Surprise: the Nuclear Threat Initiative is mentioned in this paper only twice; once in the acknowledgements to people who were available for expert discussions and once it is mentioned that the Nuclear Threat Initiative together with the (Gates funded) Center for Global Development held a simulation exercise at the Munich Security Conference 2019, where the reactions to a deliberately released virus were simulated. The joint study on pandemic preparedness is also being suppressed in this Johns Hopkins paper, even though it has a whole chapter on other relevant assessment of pandemic preparedness.
This is a deception. and is certainly not the client GPMB, who commissioned the John Hopkins background paper, who is supposed to be deceived. Because that’s where Gates sits, who finances all those involved and their studies anyway.

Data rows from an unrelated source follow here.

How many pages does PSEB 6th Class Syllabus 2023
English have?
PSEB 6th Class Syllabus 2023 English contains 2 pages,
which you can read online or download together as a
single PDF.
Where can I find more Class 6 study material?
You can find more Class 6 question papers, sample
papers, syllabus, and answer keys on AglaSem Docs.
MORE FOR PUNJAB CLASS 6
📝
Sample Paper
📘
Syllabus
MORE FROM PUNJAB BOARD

Thus, it has to be the public and possibly governments outside the US who are to be deceived.
The reasons could be that the Johns Hopkins Center’s background paper on health security is very much about deliberately released viruses, and that the Nuclear Threat Initiative is an organization that is obviously interested in health only when it comes to biological warfare. The Johns Hopkins Center, Bill Gates, Event 201, and the other institutions and activities of pandemic preparedness may not have been too keen to be associated with biological warfare, so the Nuclear Threat Institute was left out. This is, of course, just one of several possible speculations.
Translated with support from DeepL.com. My thanks go to both. German blogpost was published May 5.